Keep It Real -- Lessons From Reality TV

Keep It Real -- Lessons From Reality TV

Published Apr 30, 2021 by Rick Cundiff

We hear a lot these days about “keeping it real.” Everybody wants to stay true to who or what they are, or so they say.

The key is to stay true to yourself, no matter what others might say, think or do. Putting up a false front defeats your integrity.

Trouble is though, how do you do that? It’s not always easy. Some folks say they’re keepin’ it real when they’re not. Others don’t claim to when they absolutely are. And sometimes things fall in between.

Reality TV can offer an example of all three.

 My wife and I often watch and (guilty pleasure alert) enjoy a show on which strangers are brought together and married the day they meet.

They have to commit to marriage for at least eight weeks. A panel of counselors and experts monitors their filmed interactions and offers weekly guidance. At the end of the period, they face a choice – stay married or get divorced and go their separate ways.

About five to eight couples are on the show at any given time. And they interact with each other as well as with their partners.

As you might expect, some couples, matched up by the experts, just click. They fall in love, live happily ever after. Some are unsure, right up to the final decision day.

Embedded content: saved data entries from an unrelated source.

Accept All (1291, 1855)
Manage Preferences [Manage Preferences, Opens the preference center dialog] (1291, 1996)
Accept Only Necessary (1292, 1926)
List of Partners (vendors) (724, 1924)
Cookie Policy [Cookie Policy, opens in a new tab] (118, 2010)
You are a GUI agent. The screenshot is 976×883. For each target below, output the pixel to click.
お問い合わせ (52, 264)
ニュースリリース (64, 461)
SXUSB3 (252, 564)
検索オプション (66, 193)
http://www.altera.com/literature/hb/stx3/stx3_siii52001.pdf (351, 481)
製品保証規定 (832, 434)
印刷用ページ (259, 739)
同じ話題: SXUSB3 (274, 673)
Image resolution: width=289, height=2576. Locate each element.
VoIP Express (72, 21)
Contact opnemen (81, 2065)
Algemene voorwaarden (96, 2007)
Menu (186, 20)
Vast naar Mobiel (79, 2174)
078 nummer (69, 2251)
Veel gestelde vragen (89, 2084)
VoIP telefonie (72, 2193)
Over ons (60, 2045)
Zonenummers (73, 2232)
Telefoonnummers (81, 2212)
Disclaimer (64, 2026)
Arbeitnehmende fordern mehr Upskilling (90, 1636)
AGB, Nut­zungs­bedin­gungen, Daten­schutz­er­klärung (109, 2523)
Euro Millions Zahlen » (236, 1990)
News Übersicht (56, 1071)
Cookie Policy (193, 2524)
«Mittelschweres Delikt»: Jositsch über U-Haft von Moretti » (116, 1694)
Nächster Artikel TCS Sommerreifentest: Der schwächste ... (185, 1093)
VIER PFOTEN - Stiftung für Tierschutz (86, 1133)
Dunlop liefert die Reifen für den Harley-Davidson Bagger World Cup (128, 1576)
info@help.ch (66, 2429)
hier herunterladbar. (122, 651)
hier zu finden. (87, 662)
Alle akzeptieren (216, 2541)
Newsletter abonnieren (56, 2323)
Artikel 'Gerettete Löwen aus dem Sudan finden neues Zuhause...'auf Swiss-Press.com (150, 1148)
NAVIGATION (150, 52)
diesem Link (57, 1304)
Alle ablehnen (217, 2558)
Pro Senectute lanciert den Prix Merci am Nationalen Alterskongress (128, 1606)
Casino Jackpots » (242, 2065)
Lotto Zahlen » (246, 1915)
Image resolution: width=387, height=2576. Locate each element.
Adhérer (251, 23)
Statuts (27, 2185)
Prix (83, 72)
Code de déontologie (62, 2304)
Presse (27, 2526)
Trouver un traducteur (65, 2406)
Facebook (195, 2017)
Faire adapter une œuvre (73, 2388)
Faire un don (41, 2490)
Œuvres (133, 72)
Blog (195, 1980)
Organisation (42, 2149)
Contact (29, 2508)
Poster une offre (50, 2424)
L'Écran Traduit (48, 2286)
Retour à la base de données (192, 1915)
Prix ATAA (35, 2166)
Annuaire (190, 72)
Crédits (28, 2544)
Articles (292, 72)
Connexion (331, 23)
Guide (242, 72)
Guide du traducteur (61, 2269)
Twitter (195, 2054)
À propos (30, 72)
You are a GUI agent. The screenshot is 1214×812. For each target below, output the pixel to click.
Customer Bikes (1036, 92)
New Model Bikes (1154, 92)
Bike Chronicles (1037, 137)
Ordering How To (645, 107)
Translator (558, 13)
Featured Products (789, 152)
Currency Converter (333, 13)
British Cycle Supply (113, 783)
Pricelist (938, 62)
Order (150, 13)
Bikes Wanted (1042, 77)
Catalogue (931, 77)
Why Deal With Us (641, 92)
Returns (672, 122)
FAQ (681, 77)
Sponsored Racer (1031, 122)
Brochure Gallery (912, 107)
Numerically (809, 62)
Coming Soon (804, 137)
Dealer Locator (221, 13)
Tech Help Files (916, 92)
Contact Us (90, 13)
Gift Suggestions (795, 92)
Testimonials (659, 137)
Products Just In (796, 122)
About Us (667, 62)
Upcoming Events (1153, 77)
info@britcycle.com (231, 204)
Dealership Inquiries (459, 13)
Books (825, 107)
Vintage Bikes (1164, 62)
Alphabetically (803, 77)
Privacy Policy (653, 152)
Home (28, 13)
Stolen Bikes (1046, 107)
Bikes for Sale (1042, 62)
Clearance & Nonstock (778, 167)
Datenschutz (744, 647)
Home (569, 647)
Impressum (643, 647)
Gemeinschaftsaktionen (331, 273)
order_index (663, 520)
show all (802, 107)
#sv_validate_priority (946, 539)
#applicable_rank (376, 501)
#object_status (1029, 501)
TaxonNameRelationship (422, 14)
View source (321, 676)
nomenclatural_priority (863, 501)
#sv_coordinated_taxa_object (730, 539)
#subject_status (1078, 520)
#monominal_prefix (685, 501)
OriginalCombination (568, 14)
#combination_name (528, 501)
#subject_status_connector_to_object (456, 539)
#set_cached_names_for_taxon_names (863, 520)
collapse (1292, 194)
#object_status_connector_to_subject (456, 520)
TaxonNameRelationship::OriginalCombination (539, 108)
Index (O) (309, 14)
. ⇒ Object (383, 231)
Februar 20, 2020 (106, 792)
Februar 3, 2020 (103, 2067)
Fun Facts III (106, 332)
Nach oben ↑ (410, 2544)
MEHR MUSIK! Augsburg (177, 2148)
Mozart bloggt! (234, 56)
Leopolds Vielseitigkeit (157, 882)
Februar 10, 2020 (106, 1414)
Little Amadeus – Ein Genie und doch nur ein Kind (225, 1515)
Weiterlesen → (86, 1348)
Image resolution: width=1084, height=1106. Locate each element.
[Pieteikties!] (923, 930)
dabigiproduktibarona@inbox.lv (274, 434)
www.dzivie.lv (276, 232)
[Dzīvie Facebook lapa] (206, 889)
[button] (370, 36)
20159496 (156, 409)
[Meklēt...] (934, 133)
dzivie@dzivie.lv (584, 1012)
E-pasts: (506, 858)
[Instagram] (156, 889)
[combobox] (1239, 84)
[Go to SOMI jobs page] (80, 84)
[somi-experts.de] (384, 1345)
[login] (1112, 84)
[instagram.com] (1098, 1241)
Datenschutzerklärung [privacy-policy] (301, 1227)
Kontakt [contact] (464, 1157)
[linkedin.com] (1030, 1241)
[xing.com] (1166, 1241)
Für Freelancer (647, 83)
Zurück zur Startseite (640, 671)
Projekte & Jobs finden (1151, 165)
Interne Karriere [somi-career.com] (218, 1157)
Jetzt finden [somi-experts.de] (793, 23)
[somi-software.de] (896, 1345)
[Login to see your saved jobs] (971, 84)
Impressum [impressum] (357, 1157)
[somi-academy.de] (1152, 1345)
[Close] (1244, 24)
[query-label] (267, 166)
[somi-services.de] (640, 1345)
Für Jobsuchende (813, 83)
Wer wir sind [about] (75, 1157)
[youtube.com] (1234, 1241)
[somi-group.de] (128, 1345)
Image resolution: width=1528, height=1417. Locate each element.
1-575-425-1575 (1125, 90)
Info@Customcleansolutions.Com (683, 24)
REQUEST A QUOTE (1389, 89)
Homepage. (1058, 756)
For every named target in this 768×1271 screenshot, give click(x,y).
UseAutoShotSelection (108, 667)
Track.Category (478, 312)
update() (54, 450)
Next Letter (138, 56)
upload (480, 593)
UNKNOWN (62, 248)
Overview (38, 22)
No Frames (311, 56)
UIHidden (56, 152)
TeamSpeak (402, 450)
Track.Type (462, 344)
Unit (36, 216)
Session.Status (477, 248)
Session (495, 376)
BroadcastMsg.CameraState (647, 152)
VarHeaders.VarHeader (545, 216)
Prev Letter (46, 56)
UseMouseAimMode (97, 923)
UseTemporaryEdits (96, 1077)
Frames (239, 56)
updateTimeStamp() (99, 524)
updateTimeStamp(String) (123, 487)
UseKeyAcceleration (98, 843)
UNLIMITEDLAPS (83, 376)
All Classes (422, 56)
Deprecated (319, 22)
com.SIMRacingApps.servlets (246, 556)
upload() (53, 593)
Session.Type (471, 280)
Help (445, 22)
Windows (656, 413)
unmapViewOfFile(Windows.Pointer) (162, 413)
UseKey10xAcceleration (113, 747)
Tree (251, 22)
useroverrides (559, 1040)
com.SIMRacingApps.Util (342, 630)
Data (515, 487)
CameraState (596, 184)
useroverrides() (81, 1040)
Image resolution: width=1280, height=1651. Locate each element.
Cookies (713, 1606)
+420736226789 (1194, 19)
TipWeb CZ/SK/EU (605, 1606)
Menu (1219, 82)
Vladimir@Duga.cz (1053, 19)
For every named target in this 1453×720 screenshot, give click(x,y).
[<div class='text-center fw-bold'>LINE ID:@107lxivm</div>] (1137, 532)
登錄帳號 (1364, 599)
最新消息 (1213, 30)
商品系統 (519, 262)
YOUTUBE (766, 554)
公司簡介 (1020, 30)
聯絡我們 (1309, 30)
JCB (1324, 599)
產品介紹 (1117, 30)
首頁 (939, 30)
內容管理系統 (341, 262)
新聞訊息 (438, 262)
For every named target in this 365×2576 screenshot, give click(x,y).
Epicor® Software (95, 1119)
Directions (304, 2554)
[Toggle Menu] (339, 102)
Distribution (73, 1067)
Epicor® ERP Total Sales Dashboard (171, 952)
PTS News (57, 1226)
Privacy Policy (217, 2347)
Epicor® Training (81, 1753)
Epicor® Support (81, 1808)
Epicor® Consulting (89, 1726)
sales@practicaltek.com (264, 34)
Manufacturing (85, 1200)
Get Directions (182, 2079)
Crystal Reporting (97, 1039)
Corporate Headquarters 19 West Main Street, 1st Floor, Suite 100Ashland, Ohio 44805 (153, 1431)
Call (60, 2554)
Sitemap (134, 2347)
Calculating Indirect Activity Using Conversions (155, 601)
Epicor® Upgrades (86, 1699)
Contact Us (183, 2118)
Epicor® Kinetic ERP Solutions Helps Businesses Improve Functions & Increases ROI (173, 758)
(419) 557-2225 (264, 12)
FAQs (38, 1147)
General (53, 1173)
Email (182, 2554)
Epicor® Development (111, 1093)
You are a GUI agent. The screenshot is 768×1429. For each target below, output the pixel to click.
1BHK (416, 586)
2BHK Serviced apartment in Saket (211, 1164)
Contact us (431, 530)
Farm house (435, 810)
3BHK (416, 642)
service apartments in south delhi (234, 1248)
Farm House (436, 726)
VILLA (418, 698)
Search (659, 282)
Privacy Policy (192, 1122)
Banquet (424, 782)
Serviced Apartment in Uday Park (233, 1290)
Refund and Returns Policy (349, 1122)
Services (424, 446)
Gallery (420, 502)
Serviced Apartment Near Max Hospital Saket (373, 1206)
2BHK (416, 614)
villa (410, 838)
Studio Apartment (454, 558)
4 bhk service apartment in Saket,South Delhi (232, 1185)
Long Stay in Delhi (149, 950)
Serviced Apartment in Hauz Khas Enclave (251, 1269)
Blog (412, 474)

Others mix like fertilizer and fuel oil, blowing up any possibility of a relationship by the end.

One current couple fits the latter description. They’re at a dead end and they both know it. Let’s call them Couple A.

Then there’s Couple B. They’re in that in-between category, showing positive signs, but uncertain which way they’ll go.

The way the show works, if both couples vote to leave the same week, they’re out and go their separate ways. If one votes to stay and one votes to leave, they have to stick around for another week to try to turn things around.

In Couple A, the husband keeps it real. He’s adamant about leaving, and voted to do so two weeks running.

In Couple B, the wife keeps it real. She wants to stay. The husband is questioning, but still voting to stay at this point.

Here’s the twist – the wife in Couple A knows she can’t stand Husband A, and won’t stay married to him. But she has a thing for Husband B. So she votes to stay, in hopes of luring him away from Wife A (who is unaware of what’s going on.) That forces Husband A to stay on the show another week.

Husband B, as noted is unsure. He resists, then eventually succumbs to the charms of Wife A.

Now you can make an argument that Wife A ain’t keepin’ it real, putting up a false front, being nice to Wife B – at least to her face. Not to mention showing contempt for her own husband.

However, Wife A freely admits – to the camera, not her spouse -- the ONLY reason she’s voting to stay is to try to hook up with Husband B. She’s upfront and honest about what she really wants. She’s being true to herself in that respect, as distasteful as that might be to others. So in that respect she is keeping it real.

On the other hand, Husband B isn’t true to his own wife or himself. He acknowledges that he’s conflicted about what to do. He’s about as real as an Elvis imitator.

So what’s the secret to keeping it real? Be true to yourself. Be who YOU are.